Programs that exit normally:

2173303006133030555
2173303006133030
2173303006133107061333
217330300613310
21733030061333
21733030554434300613310
2173303055443430061333
21733030555330300613310
2173303055533030061333

These all follow the same basic principle as the original program, but only have one stack element (either because the 7 that would normally separate stack elements got deleted, or because it's matched by a 6 later in the program, combining the element into one large element). The stack element prints itself literally first, for the same reason that the two elements in the original program each print the other, and then runs some random commands that don't produce output. Because the entire program is basically just a literal that prints itself, this doesn't count as a proper quine

The null quine

Yes, the null program is a quine in 7, and yes, you can produce it via deleting from the original program. This clearly isn't a proper quine, though.

Answer 3

RProgN, 3 Bytes.

1
1

Good luck out golfing this one.

This is a valid quine, as each 1 prints the opposite 1, which can be proven by the code

1
2

which prints

2
1

As for removing characters, 11 prints 11, although is not a valid quine, as it's a constant.

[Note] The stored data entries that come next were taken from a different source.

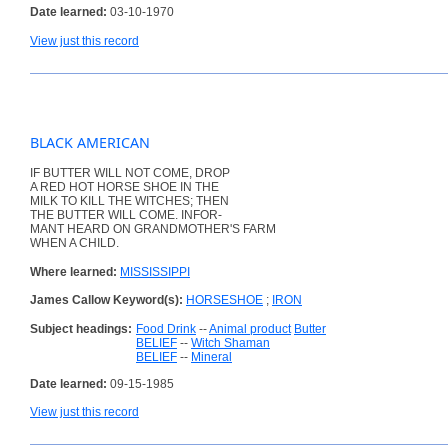
Date learned:
03-10-1970
View just this record
BLACK AMERICAN
IF BUTTER WILL NOT COME, DROP
A RED HOT HORSE SHOE IN THE
MILK TO KILL THE WITCHES; THEN
THE BUTTER WILL COME. INFOR-
MANT HEARD ON GRANDMOTHER'S FARM
WHEN A CHILD.
Where learned:
MISSISSIPPI
James Callow Keyword(s):
HORSESHOE
;
IRON
Subject headings:
Food Drink
--
Animal product
Butter
BELIEF
--
Witch Shaman
BELIEF
--
Mineral
Date learned:
09-15-1985
View just this record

The other options, 1_ and _1 (where _ is a newline) are also not valid, as they are only constants, and they are missing the white space.

Try it online!

Answer 4

Befunge-98, 55 or 57 bytes

<#0289+*00#p>$$$>:#,_652**,@,**256_,#:>$$$>p#00*+9820#<

Try it online!

This solution is dependent on the behaviour of wraparound strings. Most Befunge-98 implementations will push a space onto the stack whenever a string wraps across the edge of the playfield, while the FBBI interpreter (which is what is used by TIO) will not. If you want to test this on other interpreters, you'll most likely need to include an additional $ (drop) command to get rid of that extra space:

<#0289+*00#p>$$$$>:#,_652**,@,**256_,#:>$$$$>p#00*+9820#<

In theory it should be possible to make a more portable solution that would work on all interpreters (possibly even Befunge-93), but that would require a good deal more code.

Proof of validity

While there are characters in the code that aren't actually executed, they are all used in the construction of the output, and removing any of those characters will result in output that neither matches the original source or the modified source. This is because the output string is built up in reverse, and it is thus imperative that the source be palindromic for the output to match. If you can remove a character and still have it work, you'll just have created a better solution.

Explanation

<                  Reverse the direction of execution, wrapping to the end of the line.
           0#<     Jump over the zero.
      *+982        Push 34 (a double quote character) onto the stack. 
    00             Push two zeros - the coordinates of the first character in the source.
 >p#               Turn around and 'put' the double quote into the source at 0,0.
    00*+982        In reverse, this just pushes some numbers that will be ignored.
           0       This zero will serve as the string terminator though.
            #<     Jump over the left arrow so we can wrap around back to the start.

"#0289+*00...      At this point the first character has been updated to a quote, so 
                     we're now going to switch to string mode and push the entire source
                     onto the stack in reverse order. When the end of the line is reached, 
                     the string will wrap around to the start and terminate when it
                     encounters the quote again.

#0289+*00#p        Again we've got a sequence pushing values that we don't actually want.
           >$$$    This time we need to get rid of them, with a few drop operations.

>:#,_              A standard output routine, writing out the source from the stack.
     652**,        The last '<' character has to be output manually though.
           @       Then finally we can exit.